Antes mesmo de se iniciar o Ciclo do Ouro, a Coroa Portuguesa, por volta de 1644, determinou a criação de uma casa da moeda em São Paulo, para aproveitar o metal ali extraído. Nomeou funcionários, expediu regimentos e tomou outras medidas para estabelecê-la, mas até hoje não se conhece nenhum exemplar de moeda que sido cunhado nela.

Nos anos que se seguiram, a Coroa criou diversas oficinas monetárias na Bahia, Pernambuco, Rio de Janeiro e São Vicente, para recunhar moedas já em circulação (veja OFICINAS MONETÁRIAS). Com a descoberta do ouro em Minas Gerais, a abundância do metal justificou a criação, em 1694, de uma casa da moeda na Bahia, posteriormente transferida para o Rio de Janeiro e depois para Pernambuco (de onde voltou para o Rio de Janeiro em 1702).

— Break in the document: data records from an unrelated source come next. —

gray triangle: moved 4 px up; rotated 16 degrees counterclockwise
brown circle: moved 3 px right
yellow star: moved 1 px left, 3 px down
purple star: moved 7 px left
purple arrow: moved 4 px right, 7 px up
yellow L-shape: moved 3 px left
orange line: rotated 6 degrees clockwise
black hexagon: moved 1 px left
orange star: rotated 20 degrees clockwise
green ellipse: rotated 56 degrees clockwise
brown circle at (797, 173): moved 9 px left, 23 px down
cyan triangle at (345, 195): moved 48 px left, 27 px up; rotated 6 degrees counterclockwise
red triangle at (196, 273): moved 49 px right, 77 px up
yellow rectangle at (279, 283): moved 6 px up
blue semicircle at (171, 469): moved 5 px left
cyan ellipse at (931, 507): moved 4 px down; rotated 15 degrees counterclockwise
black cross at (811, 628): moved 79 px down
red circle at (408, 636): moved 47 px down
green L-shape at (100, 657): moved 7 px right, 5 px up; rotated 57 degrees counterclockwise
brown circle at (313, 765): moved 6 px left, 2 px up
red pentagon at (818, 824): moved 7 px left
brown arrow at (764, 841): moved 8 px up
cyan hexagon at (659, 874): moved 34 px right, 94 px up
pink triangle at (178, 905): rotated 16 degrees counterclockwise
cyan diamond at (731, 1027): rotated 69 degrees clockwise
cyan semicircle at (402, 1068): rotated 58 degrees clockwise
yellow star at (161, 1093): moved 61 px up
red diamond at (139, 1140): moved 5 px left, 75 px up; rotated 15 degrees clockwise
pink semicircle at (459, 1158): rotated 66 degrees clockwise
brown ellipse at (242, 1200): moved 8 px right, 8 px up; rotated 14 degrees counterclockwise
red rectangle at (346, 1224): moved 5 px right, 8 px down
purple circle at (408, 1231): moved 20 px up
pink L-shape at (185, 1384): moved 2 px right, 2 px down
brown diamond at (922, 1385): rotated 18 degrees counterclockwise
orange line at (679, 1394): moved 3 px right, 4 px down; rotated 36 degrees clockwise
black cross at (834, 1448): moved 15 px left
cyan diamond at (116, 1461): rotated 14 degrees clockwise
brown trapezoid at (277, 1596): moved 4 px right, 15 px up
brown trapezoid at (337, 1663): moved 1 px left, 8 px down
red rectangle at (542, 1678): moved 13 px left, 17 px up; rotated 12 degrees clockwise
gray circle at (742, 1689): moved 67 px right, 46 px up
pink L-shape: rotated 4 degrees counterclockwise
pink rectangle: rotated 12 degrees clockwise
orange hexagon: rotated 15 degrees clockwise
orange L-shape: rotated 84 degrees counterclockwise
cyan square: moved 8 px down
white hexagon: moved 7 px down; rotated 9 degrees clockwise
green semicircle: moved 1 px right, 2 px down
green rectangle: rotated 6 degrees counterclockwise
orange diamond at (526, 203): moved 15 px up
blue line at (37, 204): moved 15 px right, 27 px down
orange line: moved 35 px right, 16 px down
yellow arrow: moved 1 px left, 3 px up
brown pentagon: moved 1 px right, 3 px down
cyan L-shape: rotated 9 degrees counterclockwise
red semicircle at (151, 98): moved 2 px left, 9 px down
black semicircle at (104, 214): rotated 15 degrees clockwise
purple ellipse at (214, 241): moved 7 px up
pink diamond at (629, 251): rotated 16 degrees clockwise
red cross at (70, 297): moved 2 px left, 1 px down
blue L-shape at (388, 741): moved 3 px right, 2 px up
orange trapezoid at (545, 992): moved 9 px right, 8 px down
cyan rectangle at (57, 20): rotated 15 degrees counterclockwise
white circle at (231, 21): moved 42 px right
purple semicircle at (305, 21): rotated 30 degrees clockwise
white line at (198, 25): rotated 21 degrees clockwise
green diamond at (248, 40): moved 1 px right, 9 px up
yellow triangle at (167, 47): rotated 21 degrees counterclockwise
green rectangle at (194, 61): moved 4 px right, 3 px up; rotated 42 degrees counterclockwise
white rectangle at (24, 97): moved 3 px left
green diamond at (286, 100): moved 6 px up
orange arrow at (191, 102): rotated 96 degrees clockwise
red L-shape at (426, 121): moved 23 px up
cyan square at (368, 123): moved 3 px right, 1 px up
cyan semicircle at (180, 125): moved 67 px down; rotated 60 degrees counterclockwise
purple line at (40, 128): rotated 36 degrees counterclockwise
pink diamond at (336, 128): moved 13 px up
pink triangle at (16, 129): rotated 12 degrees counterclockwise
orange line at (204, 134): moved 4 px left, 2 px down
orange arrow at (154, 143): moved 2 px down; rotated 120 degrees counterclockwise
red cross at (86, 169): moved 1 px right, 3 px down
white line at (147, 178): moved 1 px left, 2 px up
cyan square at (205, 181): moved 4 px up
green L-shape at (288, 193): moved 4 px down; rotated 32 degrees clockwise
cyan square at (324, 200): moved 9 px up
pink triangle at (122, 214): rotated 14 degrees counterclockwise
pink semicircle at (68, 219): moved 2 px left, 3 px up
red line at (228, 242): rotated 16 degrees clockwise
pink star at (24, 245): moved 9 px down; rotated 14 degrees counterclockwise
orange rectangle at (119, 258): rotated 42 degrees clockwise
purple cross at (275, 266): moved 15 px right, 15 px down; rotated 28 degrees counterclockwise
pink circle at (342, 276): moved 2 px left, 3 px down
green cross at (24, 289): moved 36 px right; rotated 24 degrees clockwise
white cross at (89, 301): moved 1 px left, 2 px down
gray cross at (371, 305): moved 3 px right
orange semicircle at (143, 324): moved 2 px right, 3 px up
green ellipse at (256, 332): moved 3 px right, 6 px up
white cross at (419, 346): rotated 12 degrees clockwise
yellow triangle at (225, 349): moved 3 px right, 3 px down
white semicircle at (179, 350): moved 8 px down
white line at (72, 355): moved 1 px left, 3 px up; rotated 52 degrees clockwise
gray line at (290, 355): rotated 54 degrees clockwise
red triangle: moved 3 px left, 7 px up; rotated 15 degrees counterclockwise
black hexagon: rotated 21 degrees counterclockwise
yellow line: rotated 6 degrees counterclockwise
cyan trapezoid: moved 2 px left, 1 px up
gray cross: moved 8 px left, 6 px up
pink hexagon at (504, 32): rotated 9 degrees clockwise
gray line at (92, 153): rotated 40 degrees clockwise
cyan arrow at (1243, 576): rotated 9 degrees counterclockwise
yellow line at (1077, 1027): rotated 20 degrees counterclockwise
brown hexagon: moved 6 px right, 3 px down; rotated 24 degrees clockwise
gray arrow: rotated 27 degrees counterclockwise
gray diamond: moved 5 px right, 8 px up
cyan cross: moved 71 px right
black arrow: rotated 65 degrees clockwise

Em 1714 instalou-se novamente uma casa da moeda na Bahia; outra foi implantada em Vila Rica em 1725. Assim, três casas existiram simultaneamente nessa ocasião. Mais tarde, criaram-se outras em Goiás e em Cuiabá, mas a primeira nunca se instalou e a segunda teria sido mera oficina da Casa de Fundição, incumbida de remarcar moedas espanholas.

Depois da Independência, foi criada uma casa da moeda em Cachoeira, na Bahia, para atender às forças brasileiras, que tinham nessa vila o seu centro de operações contra as tropas portuguesas aquarteladas em Salvador. A princípio, as Casas da Moeda eram dirigidas por um Provedor e por um Superintendente. Mais tarde, por volta de 1725, desapareceu a figura do Superintendente.

Ao final do Império, o cargo de Provedor foi transformado em Diretor. O pessoal das casas da moeda incluía tesoureiros, escrivães, fundidores, cunhadores, ensaiadores, guarda-cunho, abridor de cunho, juiz da balança, fiéis do ouro e da prata, além de meirinhos e outros auxiliares.

A esse pessoal acresciam os chamados "moedeiros do número", comerciantes e cidadãos abastados, que tinham a obrigação de servir uma vez por ano como "moedeiros da semana", incumbidos, possivelmente, de funções meramente fiscalizadoras.

Eram repartições internas da casa da moeda a Casa das Feituras, a Casa das Fieiras, e a Casa do Cunho. Segundo Cléber Baptista Gonçalves, modernamente, se considera que a reunião das oficinas de fundição, laminação, corte, gravura e cunhagem caracteriza uma Casa da Moeda.

Entre 1695 e 1698, foram cunhadas moedas de ouro, de uso exclusivo da Colônia, nos valores de 4.000, 2.000 e 1.000 réis. E moedas de prata, nos valores de 640, 320, 160, 80, 40 e 20 réis. A moeda de 320 réis ficou conhecida como "pataca".